Stored items
┌──
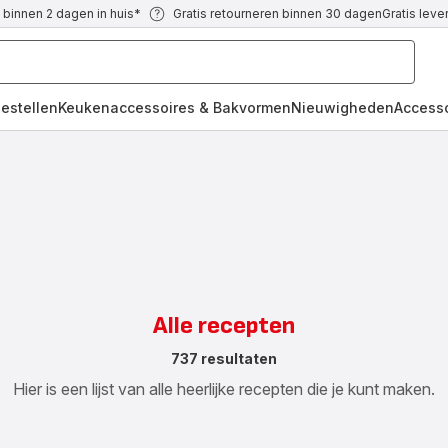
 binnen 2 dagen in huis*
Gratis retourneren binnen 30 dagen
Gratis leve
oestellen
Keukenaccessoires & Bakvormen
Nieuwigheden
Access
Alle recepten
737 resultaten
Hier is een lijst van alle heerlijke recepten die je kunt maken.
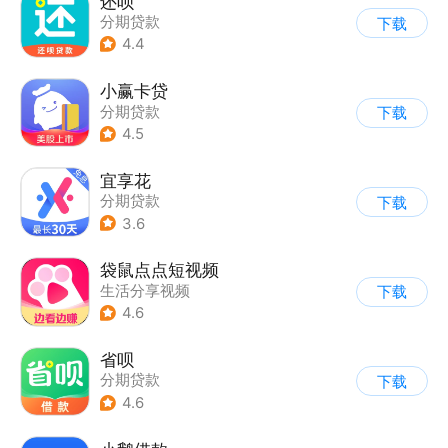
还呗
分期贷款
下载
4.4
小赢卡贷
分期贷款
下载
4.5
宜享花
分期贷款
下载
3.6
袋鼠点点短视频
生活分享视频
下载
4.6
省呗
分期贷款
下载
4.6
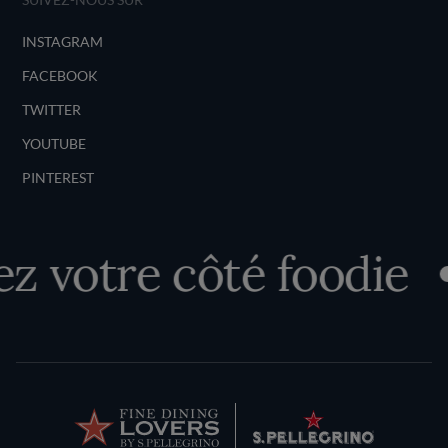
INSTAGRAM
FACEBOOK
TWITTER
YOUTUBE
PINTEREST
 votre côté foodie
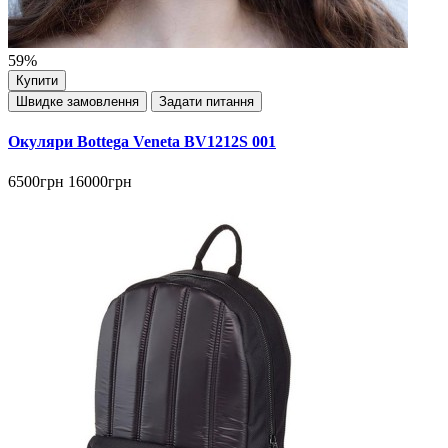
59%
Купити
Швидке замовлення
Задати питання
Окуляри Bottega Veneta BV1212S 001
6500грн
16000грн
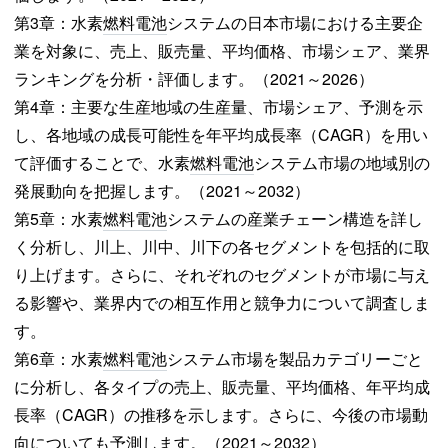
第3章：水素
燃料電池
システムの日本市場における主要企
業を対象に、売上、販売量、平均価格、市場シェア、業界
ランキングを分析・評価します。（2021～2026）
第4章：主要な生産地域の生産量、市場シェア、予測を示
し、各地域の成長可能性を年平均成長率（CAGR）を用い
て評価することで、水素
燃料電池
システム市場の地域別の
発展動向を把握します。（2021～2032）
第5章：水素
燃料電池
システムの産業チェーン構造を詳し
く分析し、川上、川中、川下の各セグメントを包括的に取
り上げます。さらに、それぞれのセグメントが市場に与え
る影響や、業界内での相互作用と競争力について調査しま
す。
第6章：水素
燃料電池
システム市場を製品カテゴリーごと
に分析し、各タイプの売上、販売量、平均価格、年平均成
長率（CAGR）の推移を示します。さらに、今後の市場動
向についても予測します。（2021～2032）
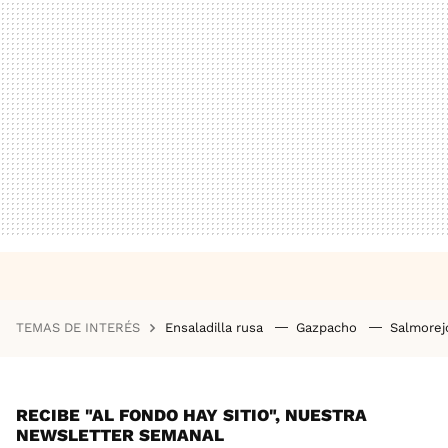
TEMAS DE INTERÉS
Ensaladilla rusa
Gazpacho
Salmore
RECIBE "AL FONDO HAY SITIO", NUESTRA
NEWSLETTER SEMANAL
└──
┌──
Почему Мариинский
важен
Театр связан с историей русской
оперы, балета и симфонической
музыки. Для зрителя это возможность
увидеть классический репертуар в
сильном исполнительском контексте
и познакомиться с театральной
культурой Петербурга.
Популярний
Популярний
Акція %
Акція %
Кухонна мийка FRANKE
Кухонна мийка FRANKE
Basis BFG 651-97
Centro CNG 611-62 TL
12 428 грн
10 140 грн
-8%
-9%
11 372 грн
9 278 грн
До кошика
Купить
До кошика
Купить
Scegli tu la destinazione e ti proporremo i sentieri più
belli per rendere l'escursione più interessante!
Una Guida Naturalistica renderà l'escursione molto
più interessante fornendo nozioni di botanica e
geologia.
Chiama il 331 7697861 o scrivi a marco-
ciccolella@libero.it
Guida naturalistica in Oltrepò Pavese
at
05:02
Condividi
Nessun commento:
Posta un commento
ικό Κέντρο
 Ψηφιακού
└──
- [Task directions]: Please go through the data above and copy each line that has the word "Guida".

- [Exercise response]:
Una Guida Naturalistica renderà l'escursione molto
Guida naturalistica in Oltrepò Pavese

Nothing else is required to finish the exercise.